I’m like an interface, a mediator between two parties and a lot depends on me as to how effectively EUBAM and its Ukrainian partners communicate with one another. Of course, that puts a lot of responsibility on me, especially when the Mission’s experts have to address more problematic issues with our partners. But I try to make sure both sides feel satisfied and get a result.
It’s been over eight years since I started working for EUBAM. The relationship between the Mission and its partners has been one of the biggest changes. At the beginning, the Mission’s experts were seen as strangers at the border, just there to highlight mistakes. It was very tough. But over the years the atmosphere has changed, and they have come to value our support. That’s not just down to good experts, it’s also about clear and effective communication.
To work with different specialists from different countries representing different agencies is a fascinating experience. You need a lot of psychological flexibility. If you are working with a Border Police expert, you start to think as they do: you try to understand the logic of an investigation; try to understand the context; and you try to look at details as they do. Then it’s a similar process the next day if I’m deployed with a Customs expert. Only in that way can I accurately reflect what the Mission’s experts are trying to convey.
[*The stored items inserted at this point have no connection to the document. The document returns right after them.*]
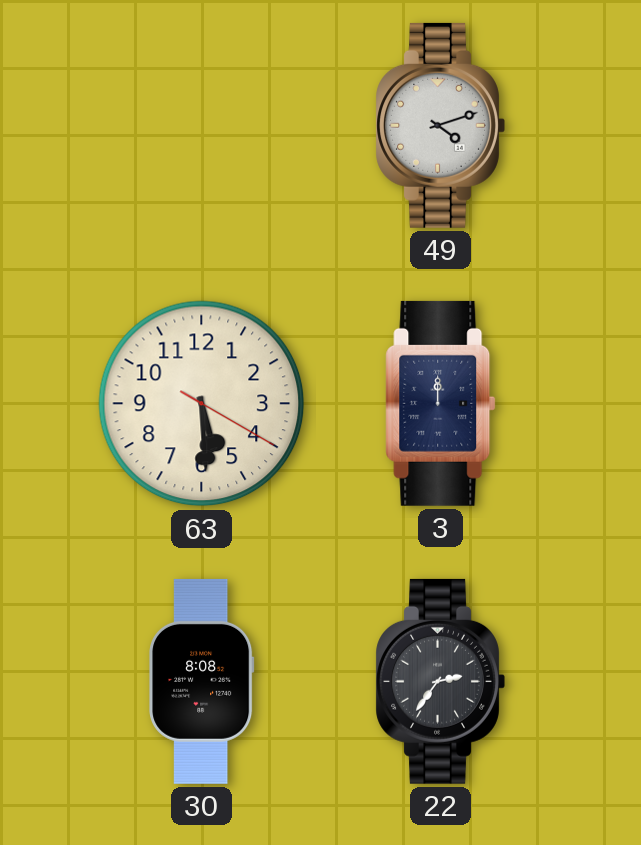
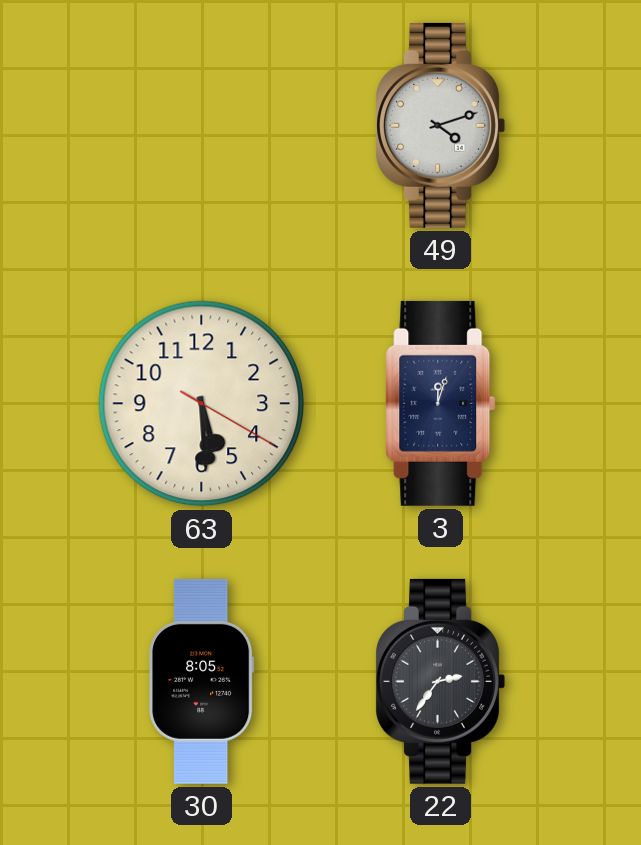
3: 12:00 -> 12:03
30: 8:08 -> 8:05
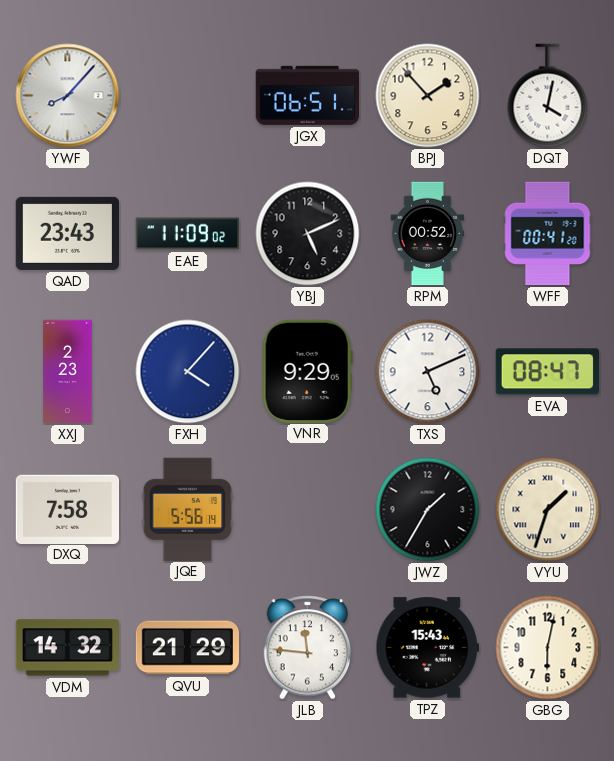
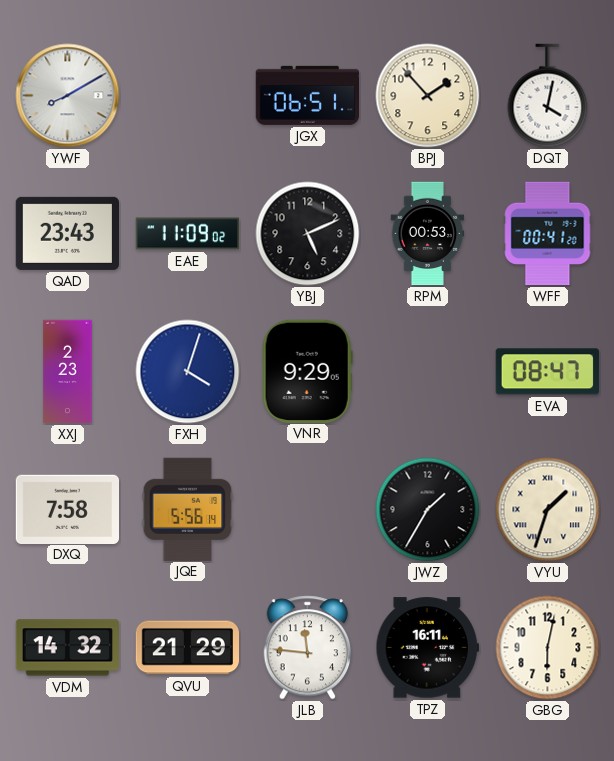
YWF: 8:07 -> 8:10
RPM: 00:52 -> 00:53
FXH: 4:07 -> 4:03
TXS: 5:11 -> none
TPZ: 15:43 -> 16:11
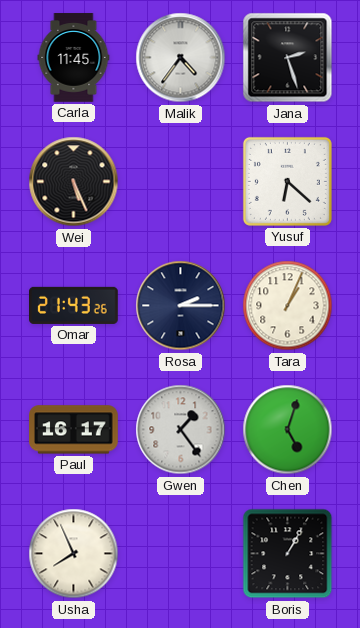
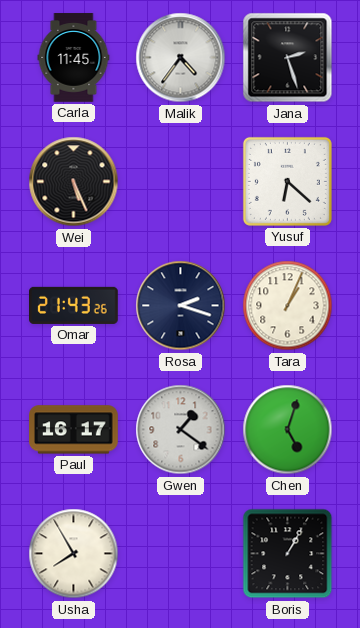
Rosa: 2:15 -> 2:18
Gwen: 1:24 -> 1:21
Usha: 7:56 -> 7:55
This job is all about professional development. Laws, procedures and techniques are constantly changing. For me, that means a lot of reading; keeping ahead of terminology and updating myself on new developments. It keeps me fit and sharp.
I was born and still live close to the border, so I know a lot of people in my town who have family members on the Moldovan side. For them, quick and efficient border crossing is important to keep their families together. It’s motivating to know I contribute to that.